La felicità della persona consiste nel rendere felici gli altri; ciò viene dal fatto che Dio ci ha creato a sua immagine e somiglianza e Dio è Amore che si manifesta attraverso le sue creature. Chi non ama non può essere felice.
del 01 gennaio 2002
A volte si sente dire: 'lo credo in Dio, voglio bene al Signore, ma non sento la necessità di andare in chiesa, di accostarmi ai sacramenti. Non faccio del male a nessuno, Dio mi comprende e quando sbaglio gli chiedo perdono' . È nel giusto chi ragiona in questo modo? L'esperienza ci dice che una persona che crede di risolvere tutto da sola è destinata all'infelicità. Abbiamo bisogno 'dell'altro', di Dio e del prossimo. Nella società moderna si insiste sulla necessità di realizzare le proprie aspirazioni, di fare ciò che ci piace, di ricercare il proprio tornaconto e che il senso della vita dipende solo da noi stessi.

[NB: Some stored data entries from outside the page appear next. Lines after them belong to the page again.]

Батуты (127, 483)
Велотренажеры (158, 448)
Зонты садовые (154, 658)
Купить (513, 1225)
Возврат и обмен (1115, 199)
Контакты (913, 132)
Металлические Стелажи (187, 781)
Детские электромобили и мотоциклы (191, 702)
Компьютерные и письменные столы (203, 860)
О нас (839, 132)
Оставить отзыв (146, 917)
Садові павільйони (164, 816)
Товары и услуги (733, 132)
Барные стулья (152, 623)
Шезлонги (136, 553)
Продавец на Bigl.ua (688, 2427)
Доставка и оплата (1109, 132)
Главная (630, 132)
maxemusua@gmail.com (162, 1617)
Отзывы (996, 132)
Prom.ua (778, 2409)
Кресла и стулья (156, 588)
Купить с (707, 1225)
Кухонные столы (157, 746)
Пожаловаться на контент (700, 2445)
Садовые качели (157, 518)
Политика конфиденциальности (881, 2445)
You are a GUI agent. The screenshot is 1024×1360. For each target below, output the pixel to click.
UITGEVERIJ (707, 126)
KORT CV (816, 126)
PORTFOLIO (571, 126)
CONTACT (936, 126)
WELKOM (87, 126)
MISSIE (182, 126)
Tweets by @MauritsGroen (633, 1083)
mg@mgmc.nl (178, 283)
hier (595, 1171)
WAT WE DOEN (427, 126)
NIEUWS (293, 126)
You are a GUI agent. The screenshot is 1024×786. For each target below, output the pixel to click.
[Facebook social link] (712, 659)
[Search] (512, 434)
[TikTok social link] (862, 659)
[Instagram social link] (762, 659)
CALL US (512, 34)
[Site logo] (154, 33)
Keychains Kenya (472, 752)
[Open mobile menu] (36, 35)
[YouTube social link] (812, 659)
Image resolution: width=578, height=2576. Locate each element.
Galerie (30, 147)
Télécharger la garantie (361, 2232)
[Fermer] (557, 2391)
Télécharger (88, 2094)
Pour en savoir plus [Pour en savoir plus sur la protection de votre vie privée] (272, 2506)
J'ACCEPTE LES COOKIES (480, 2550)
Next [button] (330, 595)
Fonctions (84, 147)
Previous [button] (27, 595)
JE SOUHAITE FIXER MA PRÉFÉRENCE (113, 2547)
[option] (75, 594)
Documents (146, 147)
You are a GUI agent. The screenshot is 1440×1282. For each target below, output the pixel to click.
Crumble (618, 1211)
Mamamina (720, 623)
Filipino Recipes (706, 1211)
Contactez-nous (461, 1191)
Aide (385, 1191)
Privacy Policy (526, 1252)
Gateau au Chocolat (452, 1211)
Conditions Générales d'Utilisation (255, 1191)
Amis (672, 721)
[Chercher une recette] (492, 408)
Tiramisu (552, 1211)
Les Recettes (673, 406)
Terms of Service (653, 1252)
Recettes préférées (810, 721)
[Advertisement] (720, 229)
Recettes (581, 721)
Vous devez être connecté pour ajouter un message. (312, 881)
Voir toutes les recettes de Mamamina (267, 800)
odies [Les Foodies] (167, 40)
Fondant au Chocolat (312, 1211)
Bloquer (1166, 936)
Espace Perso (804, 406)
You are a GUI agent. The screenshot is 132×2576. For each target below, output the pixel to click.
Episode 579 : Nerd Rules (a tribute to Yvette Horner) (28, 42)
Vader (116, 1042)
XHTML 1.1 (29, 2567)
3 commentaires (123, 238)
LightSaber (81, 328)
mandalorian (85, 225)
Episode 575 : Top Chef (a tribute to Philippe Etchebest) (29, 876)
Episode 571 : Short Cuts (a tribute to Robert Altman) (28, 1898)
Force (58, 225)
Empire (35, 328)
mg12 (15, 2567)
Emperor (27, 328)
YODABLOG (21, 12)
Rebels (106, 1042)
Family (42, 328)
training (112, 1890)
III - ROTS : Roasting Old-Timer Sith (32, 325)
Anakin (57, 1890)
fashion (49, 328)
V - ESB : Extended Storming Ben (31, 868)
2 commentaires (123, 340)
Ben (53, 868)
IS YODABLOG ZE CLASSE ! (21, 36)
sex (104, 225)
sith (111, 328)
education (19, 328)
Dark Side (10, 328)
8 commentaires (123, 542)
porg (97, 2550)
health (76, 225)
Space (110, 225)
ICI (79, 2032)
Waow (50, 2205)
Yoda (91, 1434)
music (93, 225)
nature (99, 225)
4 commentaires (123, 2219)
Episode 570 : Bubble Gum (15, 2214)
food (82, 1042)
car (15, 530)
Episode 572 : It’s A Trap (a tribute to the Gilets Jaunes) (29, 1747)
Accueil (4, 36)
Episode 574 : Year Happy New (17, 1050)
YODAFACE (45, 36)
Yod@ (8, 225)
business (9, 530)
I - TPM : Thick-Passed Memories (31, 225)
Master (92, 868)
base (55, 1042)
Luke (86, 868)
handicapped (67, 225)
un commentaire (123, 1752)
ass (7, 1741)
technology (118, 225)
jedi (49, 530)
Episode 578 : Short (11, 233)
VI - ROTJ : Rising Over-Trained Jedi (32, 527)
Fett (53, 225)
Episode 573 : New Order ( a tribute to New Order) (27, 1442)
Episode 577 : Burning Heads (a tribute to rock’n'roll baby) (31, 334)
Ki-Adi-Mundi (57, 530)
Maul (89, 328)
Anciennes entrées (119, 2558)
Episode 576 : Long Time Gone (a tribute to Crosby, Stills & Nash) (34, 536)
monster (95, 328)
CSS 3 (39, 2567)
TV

Anche per la religione esiste il pericolo di costruirsi un Dio a propria immagine e somiglianza dimenticandoci del Dio vivo della Sacra Scrittura, di Gesù Cristo, della Chiesa e dei Sacramenti. Le conseguenze sono tristi, infatti la semplice ricerca di una soddisfazione personale si riduce a un piacere momentaneo che non è felicità. La felicità della persona consiste nel rendere felici gli altri; ciò viene dal fatto che Dio ci ha creato a sua immagine e somiglianza e Dio è Amore che si manifesta attraverso le sue creature. Chi non ama non può essere felice.
Un giorno chiesi ai catechisti indios del fiume Andirá come si comportavano i loro antenati quando nasceva un bambino. Mi risposero: - Padre, quando nasceva un bambino, tutti andavano alla casa del neonato per vederlo, si complimentavano con i genitori, offrivano regali come farina di manioca, frutta o altri alimenti, pregavano per la salute del piccolo e dopo i più anziani cercavano di dargli un nome.
Il nome per gli indios è molto importante, perché ricorda alla persona la sua origine e le indica quello che sarà nella vita. Così i bambini indios crescono conoscendo la propria origine e il loro impegno nella vita; dovranno soffrire, lottare, ma non si sentiranno mai soli perché la tribù li protegge. Ci sono tradizioni e norme da rispettare sia per i bambini che per i giovani e gli adulti. Anche per il lavoro, la caccia, la pesca, il matrimonio, le malattie e la morte, le danze e altri momenti della vita gli indios seguono le regole delle loro tradizioni.
E noi 'civilizzati'? Se guardiamo le periferie delle grandi e anche piccole città del Brasile, quanti bambini abbandonati, genitori che non possono seguirli, parenti che li dimenticano, enti pubblici e stato assenti: una desolazione!
Non tutti possiamo avere la possibilità di sfamare o aiutare chi soffre, ma possiamo donare a chi soffre vicino a noi il conforto del nostro ,amore, ascolto e comprensione. Ancora una volta possiamo osservare come i popoli, che noi chiamiamo 'primitivi', ci insegnano che una persona non può essere felice da sola.
'Chi dice di amare Dio ma odia il proprio fratello è un bugiardo' (Prima Lettera di Giovanni 4,20).